Authentication of a user in the e2esdk server is tied to their identity and an authorized device.
Authentication is based on the OPAQUE protocol, with active stateful sessions, and a per-request cryptographic proof of identity based on digital signatures.
Therefore, authentication in e2esdk is threefold:
- OPAQUE mutual authentication, with key agreement
- Cryptographic derivation of identity from the unwrapped main key
- Public key authentication of requests
Each device provides a distinct authentication secret. Along with the user ID, they form the OPAQUE credentials used for authentication.
The OPAQUE login flow produces two things:
- A session key (on both the client and server)
- An export key (only on the client)
The session key is used to form a session ID, agreed by both parties without transmission.
The export key is used to wrap/unwrap the account main key, to then derive the identity from.
In a similar vein to SSH, e2esdk uses a public/private key pair to authenticate requests made to the server.
Unlike SSH, which uses this technique to encrypt data bidirectionally (using the server's public key to encrypt data going to the server, and the client private key to decrypt data coming back from the server), data is sent in clear-text in e2esdk, and only signed.
The reason we can get away with clear-text transport is that any sensitive data is already end-to-end encrypted by the client. Clear-text metadata like timestamps and IDs are actually needed by the server to perform its functions.
TLS termination is provided by the server, to ensure transport encryption, however message authentication and integrity is already ensured by the signature scheme.
Not only does the server authenticate requests from clients, clients themselves will also authenticate the server response.
This is setup by configuring the e2esdk client with the server public key in an offline manner (usually passed in via code or configuration at build time).
OPAQUE also has mutual authentication, ensuring that only the server where a device was enrolled can accept logins from that device.
How do we trust we're talking to the right server upon signup?
The server returns our signup data as part of the signup API call, we can then verify the returned data matches and the server signature is correct.
The only thing a MitM could do is store a copy of the public identity to their shadow server, but they wouldn't be able to modify the response or subsequently make any authenticated calls to the genuine server, as they do not have access to either the client private key to forge request signatures, nor the server private key to forge response signatures.
In order to prevent signature forgery by a MitM, the following request elements are signed:
- The HTTP method used (eg:
GET,POST,DELETE) - The complete server URL (eg:
https://e2esdk-api.example.com/v1/identity/alice) - The current timestamp, as ISO-8601
- The user ID making the request
- The client ID (UUIDv4 unique per instance of the e2esdk client)
- The device ID
- The session ID
- The contents of the body (if any)
- The public key of the recipient server
Since the signature algorithm (Ed25519) has exclusive ownership (the public key is involved in the calculation of the signature), we don't need to specify the sender's public key. We do however add the recipient server public key to add a layer of authentication. This would become useful as we add server keypair rotation in the future, to allow (or not) old public keys to be used.

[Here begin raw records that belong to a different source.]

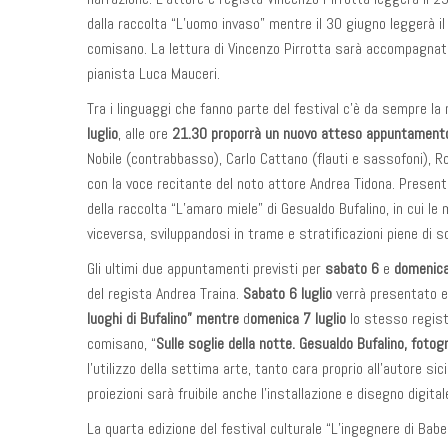
dalla raccolta “L’uomo invaso” mentre il 30 giugno leggerà il
comisano. La lettura di Vincenzo Pirrotta sarà accompagnata
pianista Luca Mauceri.
Tra i linguaggi che fanno parte del festival c’è da sempre la 
luglio
, alle ore
21.30 proporrà un nuovo atteso appuntamento 
Nobile (contrabbasso), Carlo Cattano (flauti e sassofoni), R
con la voce recitante del noto attore Andrea Tidona. Present
della raccolta “L’amaro miele” di Gesualdo Bufalino, in cui le
viceversa, sviluppandosi in trame e stratificazioni piene di 
Gli ultimi due appuntamenti previsti per
sabato 6
e
domenica
del regista Andrea Traina.
Sabato 6 luglio
verrà presentato e
luoghi di Bufalino” mentre
d
omenica 7 luglio
lo stesso regist
comisano, “
Sulle soglie della notte. Gesualdo Bufalino, foto
l’utilizzo della settima arte, tanto cara proprio all’autore sic
proiezioni sarà fruibile anche l’installazione e disegno digital
La quarta edizione del festival culturale “L’ingegnere di Babe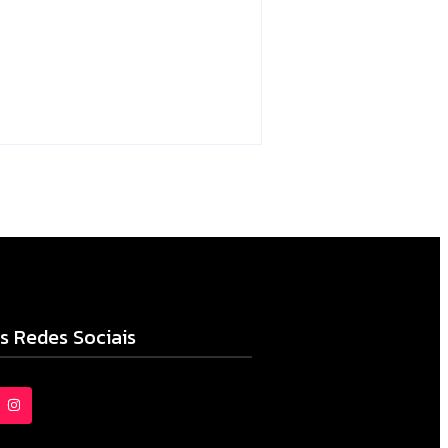
no sistema é
apreendida em Iretama
Escrito Por
Locomonteiro@gmail.com
06/08/2026
s Redes Sociais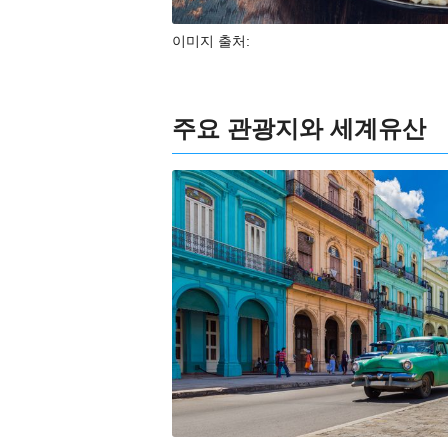
이미지 출처:
주요 관광지와 세계유산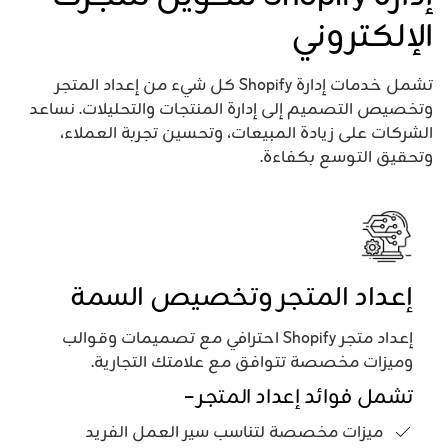
الإلكتروني
تشمل خدمات إدارة Shopify كل شيء من إعداد المتجر
وتخصيص التصميم إلى إدارة المنتجات والتحليلات. نساعد
الشركات على زيادة المبيعات، وتحسين تجربة العملاء،
وتحقيق التوسع بكفاءة.
إعداد المتجر وتخصيص السمة
إعداد متجر Shopify احترافي مع تصميمات وقوالب
وميزات مخصصة تتوافق مع علامتك التجارية.
تشمل فوائد إعداد المتجر –
ميزات مخصصة لتناسب سير العمل الفريد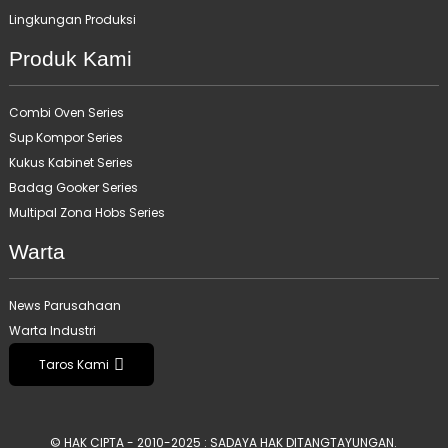
Lingkungan Produksi
Produk Kami
Combi Oven Series
Sup Kompor Series
Kukus Kabinet Series
Badag Gooker Series
Multipal Zona Hobs Series
Warta
News Parusahaan
Warta Industri
Taros Kami
© HAK CIPTA - 2010-2025 : SADAYA HAK DITANGTAYUNGAN.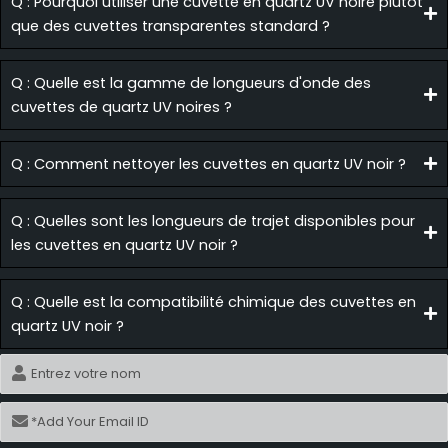
Q : Pourquoi utiliser une cuvette en quartz UV noire plutôt
que des cuvettes transparentes standard ?
Q : Quelle est la gamme de longueurs d'onde des
cuvettes de quartz UV noires ?
Q : Comment nettoyer les cuvettes en quartz UV noir ?
Q : Quelles sont les longueurs de trajet disponibles pour
les cuvettes en quartz UV noir ?
Q : Quelle est la compatibilité chimique des cuvettes en
quartz UV noir ?
Nom
Courriel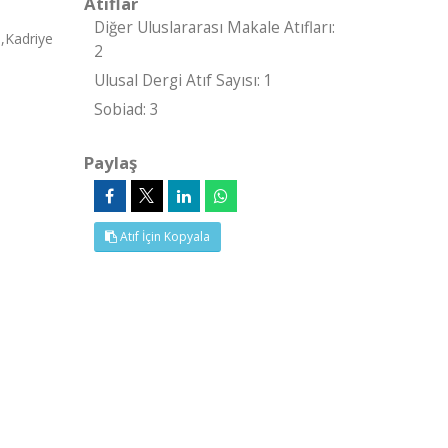
Atıflar
Diğer Uluslararası Makale Atıfları:
,Kadriye
2
Ulusal Dergi Atıf Sayısı: 1
Sobiad: 3
Paylaş
Atıf İçin Kopyala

Adding the current timestamp is a way to prevent replay attacks outside a grace period. To account for client/server clock drift, the server will accept requests signed +/- 1 minute around its current time. A more secure system could involve an additional nonce used as a request identifier, but would require the server to keep a stateful store of seen nonces (they could be ephemeral with a TTL of 2 minutes).
Authentication is stored in the following request headers:
x-e2esdk-session-idx-e2esdk-client-idx-e2esdk-device-idx-e2esdk-session-idx-e2esdk-timestampx-e2esdk-signature
The server will sign the following response elements:
- The request method (eg:
GET,POST,DELETE) - The complete request URL
- The current timestamp
- The response body
- The recipient user ID who performed the request
- The recipient client ID
- The recipient device ID
- The recipiend session ID
- The recipient signature public key
The client can then verify the validity of the response before handling the response data.

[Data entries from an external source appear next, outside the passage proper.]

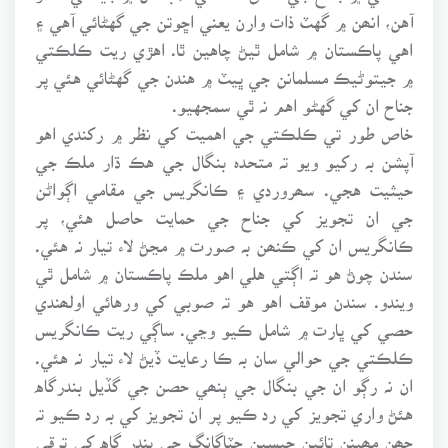
آهن، انھن ۾ گهٽ ذات وارن يعني اڇوتن جي گهڻائي آهي ۽
اهي پاڪستان ۾ شامل ٿيڻ چاهين ٿا. اهڙي ريت ڪلڪتي
۾ جيتوڻيڪ مسلمانن جي ڀيٽ ۾ هندن جي گهڻائي هئي پر
جناح ان کي گهڻو اهم نہ ٿي سمجهيو.
خاص طور تي ڪلڪتي جي اهميت کي نظر ۾ رکندي اهو
آپشن بہ رکيو ويو تہ متحدہ بنگال جي هڪ ڌار ملڪ جي
حيثيت هجي. سھروردي ۽ ڪانگريس جي مقامي اڳواڻن
جي ان تجويز کي جناح جي حمايت حاصل هئي، پر
ڪانگريس ان کي ڪنھن بہ صورت ۾ مڃڻ لاء تيار نہ هئي.
سندن چوڻ هو تہ اڳتي هلي اهو ملڪ پاڪستان ۾ شامل ٿي
ويندو. سندن موقف اهو هو تہ صوبي کي ورهائي اولھندي
حصي کي ڀارت ۾ شامل ڪيو وڃي. ساڳي ريت ڪانگريس
ڪلڪتي جي حوالي سان بہ ڪا رعايت ڏيڻ لاء تيار نہ هئي.
ان نہ رڳو ان جي بنگال جي ٻنھي حصن جي گڏيل بندرگاه
هئڻ واري تجويز کي رد ڪيو پر ان تجويز کي بہ رد ڪيو تہ
چھن مھينن تائين جيسين چٽاگانگ جي بندر گاه کي ترقي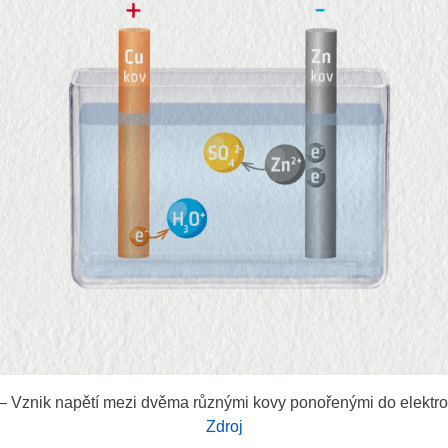
8.8a – Princip termočlánku
Zdroj
 – Vznik napětí mezi dvěma různými kovy ponořenými do elektrol
Zdroj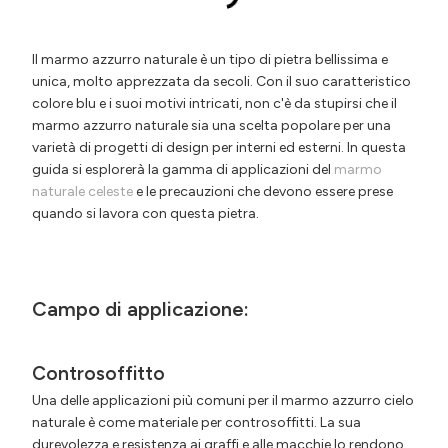
Il marmo azzurro naturale è un tipo di pietra bellissima e
unica, molto apprezzata da secoli. Con il suo caratteristico
colore blu e i suoi motivi intricati, non c'è da stupirsi che il
marmo azzurro naturale sia una scelta popolare per una
varietà di progetti di design per interni ed esterni. In questa
guida si esplorerà la gamma di applicazioni del
marmo
naturale celeste
e le precauzioni che devono essere prese
quando si lavora con questa pietra.
Campo di applicazione:
Controsoffitto
Una delle applicazioni più comuni per il marmo azzurro cielo
naturale è come materiale per controsoffitti. La sua
durevolezza e resistenza ai graffi e alle macchie lo rendono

Response authentication is stored in the same header names as the request.
In addition, the server will always send the x-e2esdk-server-pubkey header
(even on errors and unauthenticated calls), containing its signature public key.
One major drawback of authenticating the response is that it makes caching impossible, as a cache is a replay mechanism by design.
While it would be possible to cache within the clock drift grace period, where an older timestamp would be allowed, because clock drift cannot reliably be predicted, such a cache would lead to flaky results.